PARIS (Reuters) – Les dirigeants français et allemands demandent le retrait des renforts de troupes russes à la frontière Paris-Ukraine, a annoncé vendredi le bureau de la chancelière allemande à l’issue des entretiens entre le président ukrainien Volodymyr Zhelensky et les deux dirigeants.

Zhelensky a rencontré vendredi le président français Emmanuel Macron à Paris et a été télécommuniqué avec la chancelière allemande Angela Merkel. Le président ukrainien tente de mobiliser le soutien de l’Union européenne et de l’OTAN dans un contexte de tensions croissantes entre son pays et la Russie voisine.

«Le bureau de Merkel a déclaré que le trio avait discuté de la situation sécuritaire à la frontière ukraino-russe et dans l’est de l’Ukraine.

Macron et Merkel ont souligné leur soutien à la souveraineté et à l’intégrité territoriale de l’Ukraine, selon des responsables français et allemands.

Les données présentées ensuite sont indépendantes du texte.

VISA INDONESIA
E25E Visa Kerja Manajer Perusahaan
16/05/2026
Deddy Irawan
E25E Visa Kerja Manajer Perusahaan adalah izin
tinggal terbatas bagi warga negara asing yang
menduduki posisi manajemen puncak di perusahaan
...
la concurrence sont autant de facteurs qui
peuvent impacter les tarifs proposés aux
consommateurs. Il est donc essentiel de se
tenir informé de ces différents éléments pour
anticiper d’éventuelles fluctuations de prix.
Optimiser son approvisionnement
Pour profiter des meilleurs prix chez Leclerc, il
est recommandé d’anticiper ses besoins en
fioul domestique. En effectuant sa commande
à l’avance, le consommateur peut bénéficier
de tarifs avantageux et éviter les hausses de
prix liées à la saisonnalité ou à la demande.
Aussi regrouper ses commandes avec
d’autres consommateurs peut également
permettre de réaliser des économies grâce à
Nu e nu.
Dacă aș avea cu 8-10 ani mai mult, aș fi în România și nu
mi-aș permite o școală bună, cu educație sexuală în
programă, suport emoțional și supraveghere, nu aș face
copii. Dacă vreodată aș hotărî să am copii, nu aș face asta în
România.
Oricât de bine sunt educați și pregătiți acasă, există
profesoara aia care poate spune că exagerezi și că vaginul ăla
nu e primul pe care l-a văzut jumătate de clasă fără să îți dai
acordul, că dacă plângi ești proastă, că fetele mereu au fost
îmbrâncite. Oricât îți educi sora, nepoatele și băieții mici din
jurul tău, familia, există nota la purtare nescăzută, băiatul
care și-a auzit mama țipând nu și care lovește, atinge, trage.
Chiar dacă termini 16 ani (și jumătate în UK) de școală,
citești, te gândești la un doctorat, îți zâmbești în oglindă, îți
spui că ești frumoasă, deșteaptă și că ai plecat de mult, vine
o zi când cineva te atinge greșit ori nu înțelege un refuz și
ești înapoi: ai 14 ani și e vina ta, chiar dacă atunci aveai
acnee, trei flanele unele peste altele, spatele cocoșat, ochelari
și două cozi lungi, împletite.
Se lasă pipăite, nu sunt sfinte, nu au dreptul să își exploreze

Les États-Unis et l’OTAN se sont décrits comme les plus importants depuis 2014, l’Ukraine et l’Occident ayant averti ces dernières semaines de la concentration de troupes à la frontière occidentale de la Russie. Les forces ukrainiennes et les séparatistes pro-russes combattent dans l’est de l’Ukraine depuis sept ans.

“Nous espérons que la visite du président Zhelensky donnera un nouvel élan aux négociations avec la Russie et l’Ukraine, et finalement à une solution politique au conflit”, a déclaré un responsable français de la présidence française.

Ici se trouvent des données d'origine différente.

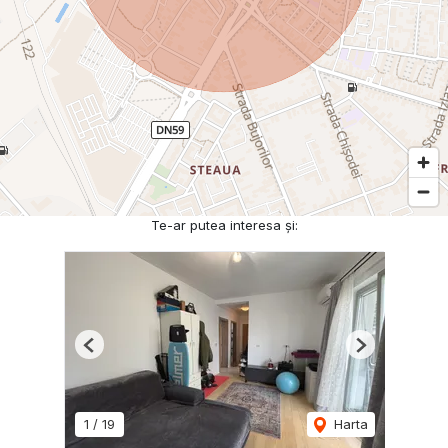
Te-ar putea interesa și:
Previous
Next
1
/
19
Harta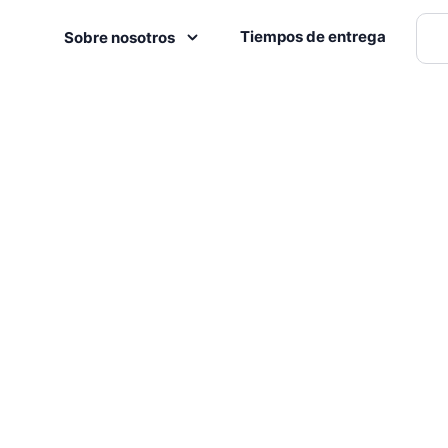
Tiempos de entrega
Sobre nosotros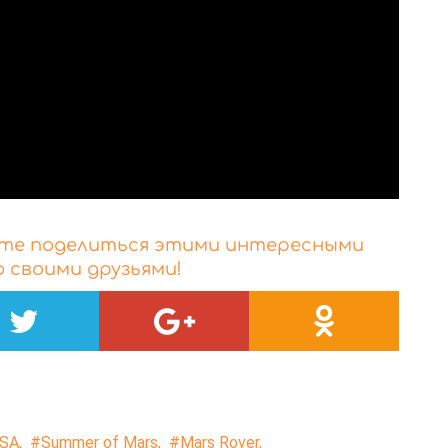
айте поделиться этими интересными
 своими друзьями!
SA,
Summer of Mars,
Mars Rover,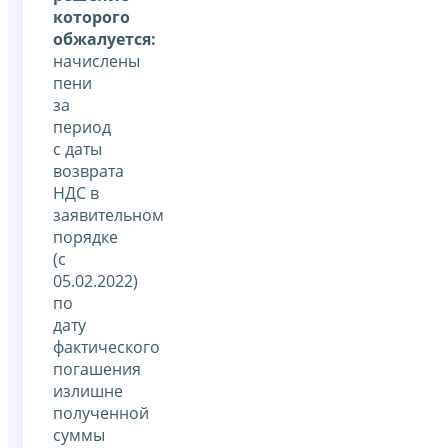
которого
обжалуется:
начислены
пени
за
период
с даты
возврата
НДС в
заявительном
порядке
(с
05.02.2022)
по
дату
фактического
погашения
излишне
полученной
суммы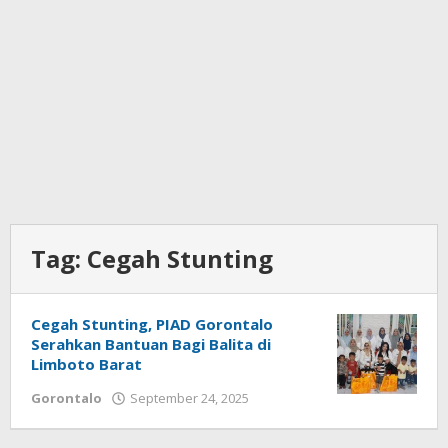
Tag:
Cegah Stunting
Cegah Stunting, PIAD Gorontalo
Serahkan Bantuan Bagi Balita di
Limboto Barat
Gorontalo
September 24, 2025
oleh
Admin
1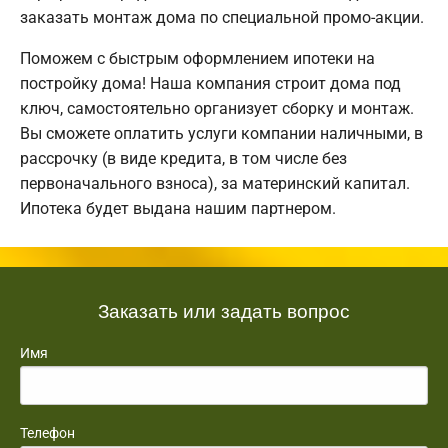
заказать монтаж дома по специальной промо-акции.
Поможем с быстрым оформлением ипотеки на
постройку дома! Наша компания строит дома под
ключ, самостоятельно организует сборку и монтаж.
Вы сможете оплатить услуги компании наличными, в
рассрочку (в виде кредита, в том числе без
первоначального взноса), за материнский капитал.
Ипотека будет выдана нашим партнером.
Заказать или задать вопрос
Имя
Телефон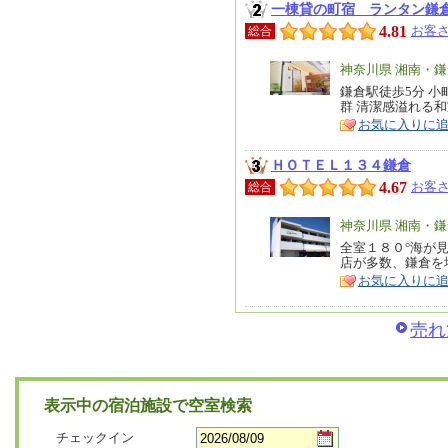
一棟貸の町宿 ランタン鎌
4.81
お客さ
総合
エ
神奈川県 湘南・
リ
鎌倉駅徒歩5分 
特
群 清潔感溢れる
ア
徴
お気に入りに
ＨＯＴＥＬ１３４鎌倉
4.67
お客さ
総合
エ
神奈川県 湘南・
リ
全室１８０°海が
特
店が多数、鎌倉を
ア
徴
お気に入りに
売れ
表示中の宿泊施設で空室検索
チェックイン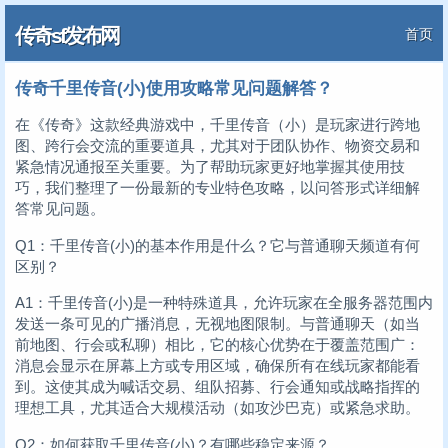
传奇sf发布网
首页
传奇千里传音(小)使用攻略常见问题解答？
在《传奇》这款经典游戏中，千里传音（小）是玩家进行跨地
图、跨行会交流的重要道具，尤其对于团队协作、物资交易和
紧急情况通报至关重要。为了帮助玩家更好地掌握其使用技
巧，我们整理了一份最新的专业特色攻略，以问答形式详细解
答常见问题。
Q1：千里传音(小)的基本作用是什么？它与普通聊天频道有何
区别？
A1：千里传音(小)是一种特殊道具，允许玩家在全服务器范围内
发送一条可见的广播消息，无视地图限制。与普通聊天（如当
前地图、行会或私聊）相比，它的核心优势在于覆盖范围广：
消息会显示在屏幕上方或专用区域，确保所有在线玩家都能看
到。这使其成为喊话交易、组队招募、行会通知或战略指挥的
理想工具，尤其适合大规模活动（如攻沙巴克）或紧急求助。
Q2：如何获取千里传音(小)？有哪些稳定来源？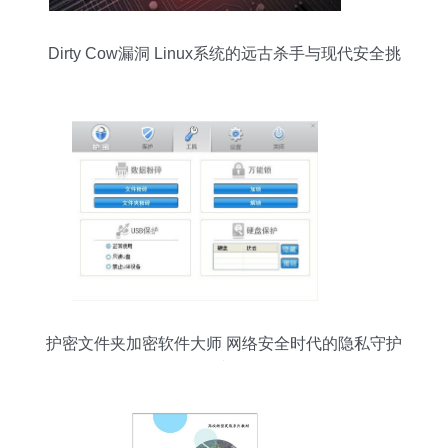
Dirty Cow漏洞 Linux系统的远古杀手与现代安全挑
战
护密文件夹加密软件大师 网络安全时代的隐私守护
者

«Nous cherchons à comprendre les états et les tensions et à voir comment trouver les chemins étroits entre (différentes) perspectives», a déclaré le responsable.

Les dirigeants de la France, de l’Allemagne, de l’Ukraine et de la Russie, qui ont aidé le courtier dans un accord de paix signé en février 2015 à Minsk, la capitale biélorusse, se préparent à de nouvelles discussions.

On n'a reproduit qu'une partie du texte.